- Instructions to follow
In this material, which lines include the string "Status"? Show them.

- Task data
================
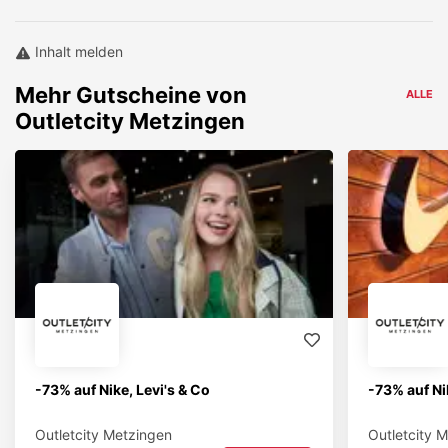
Inhalt melden
Mehr
Gutscheine von
ALLE
Outletcity Metzingen
-73% auf Nike, Levi's & Co
-73% auf Ni
Outletcity Metzingen
Outletcity 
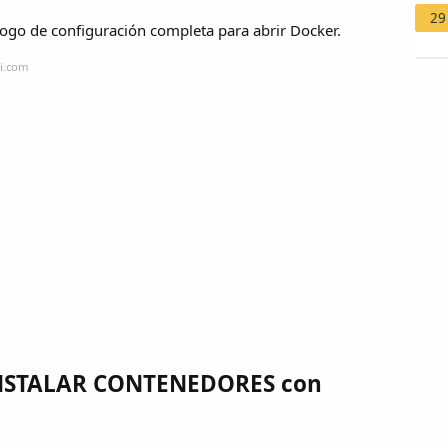
29
álogo de configuración completa para abrir Docker.
zi.com
INSTALAR CONTENEDORES con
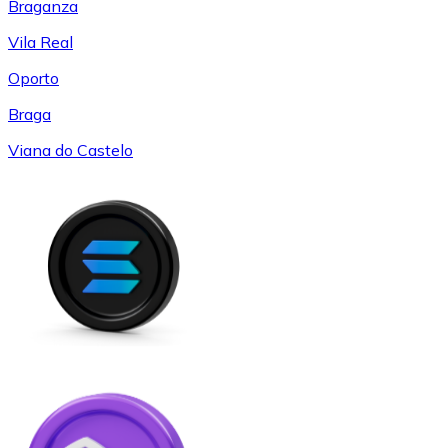
Braganza
Vila Real
Oporto
Braga
Viana do Castelo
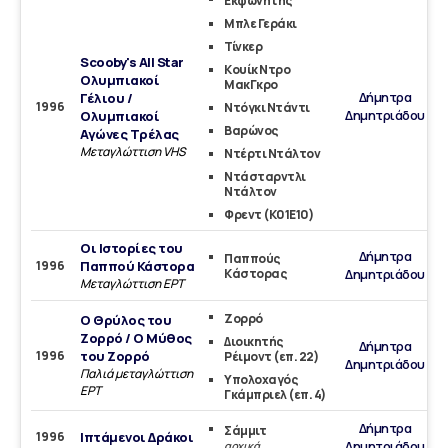
Εκφωνητής
Μπλε Γεράκι
Τίνκερ
Scooby's All Star
Κουίκ Ντρο
Ολυμπιακοί
ΜακΓκρο
Δήμητρα
Γέλιου /
1996
Ντόγκι Ντάντι
Δημητριάδου
Ολυμπιακοί
Βαρώνος
Αγώνες Τρέλας
Μεταγλώττιση VHS
Ντέρτι Ντάλτον
Ντάσταρντλι
Ντάλτον
Φρεντ (Κ01Ε10)
Οι Ιστορίες του
Δήμητρα
Παππούς
1996
Παππού Κάστορα
Κάστορας
Δημητριάδου
Μεταγλώττιση ΕΡΤ
Ζορρό
O Θρύλος του
Ζορρό / Ο Μύθος
Διοικητής
Δήμητρα
1996
του Ζορρό
Ρέιμοντ (επ. 22)
Δημητριάδου
Παλιά μεταγλώττιση
Υπολοχαγός
ΕΡΤ
Γκάμπριελ (επ. 4)
Δήμητρα
Σάμμιτ
1996
Ιπτάμενοι Δράκοι
Δημητριάδου
αρχικά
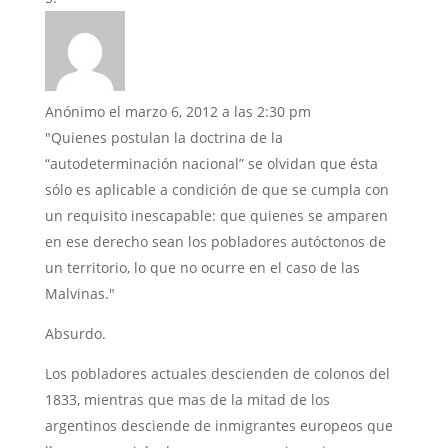
Anónimo
el marzo 6, 2012 a las 2:30 pm
"Quienes postulan la doctrina de la
“autodeterminación nacional” se olvidan que ésta
sólo es aplicable a condición de que se cumpla con
un requisito inescapable: que quienes se amparen
en ese derecho sean los pobladores autóctonos de
un territorio, lo que no ocurre en el caso de las
Malvinas."
Absurdo.
Los pobladores actuales descienden de colonos del
1833, mientras que mas de la mitad de los
argentinos desciende de inmigrantes europeos que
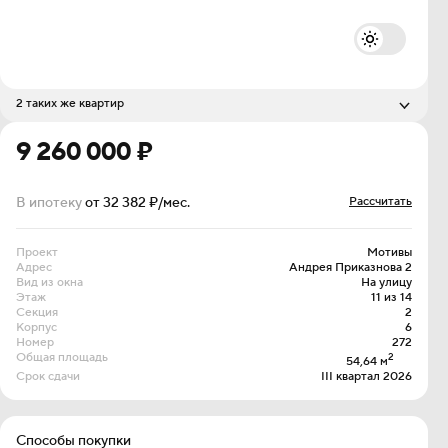
2 таких же квартир
Стоимость
Этаж
9 320 000 ₽
9 260 000 ₽
12 из 14
9 940 000 ₽
14 из 14
В ипотеку
от 32 382 ₽/мес.
Рассчитать
Проект
Мотивы
Адрес
Андрея Приказнова 2
Вид из окна
На улицу
Этаж
11 из 14
Секция
2
Корпус
6
Номер
272
Общая площадь
2
54,64 м
Срок сдачи
III квартал 2026
Способы покупки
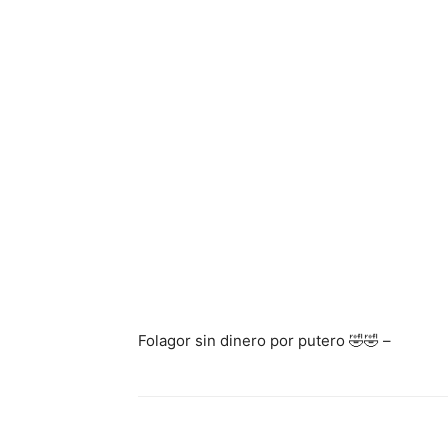
Folagor sin dinero por putero 🤣🤣 –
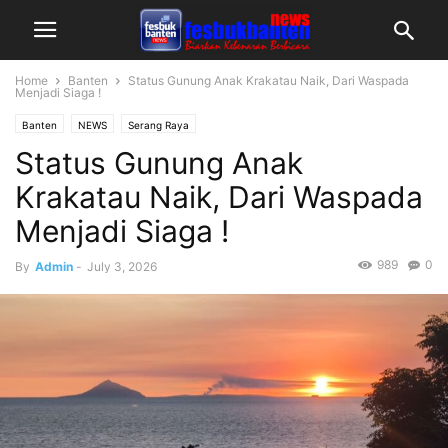
Home
Banten
Status Gunung Anak Krakatau Naik, Dari Waspada
Menjadi Siaga !
Banten
NEWS
Serang Raya
Status Gunung Anak
Krakatau Naik, Dari Waspada
Menjadi Siaga !
989
0
By
Admin
-
July 3, 2026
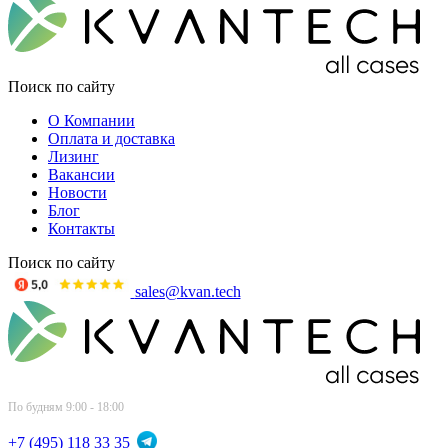
Поиск по сайту
О Компании
Оплата и доставка
Лизинг
Вакансии
Новости
Блог
Контакты
Поиск по сайту
sales@kvan.tech
По будням 9:00 - 18:00
+7 (495) 118 33 35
================
- Answer space
Status Gunung Anak Krakatau Naik, Dari Waspada
Status Gunung Anak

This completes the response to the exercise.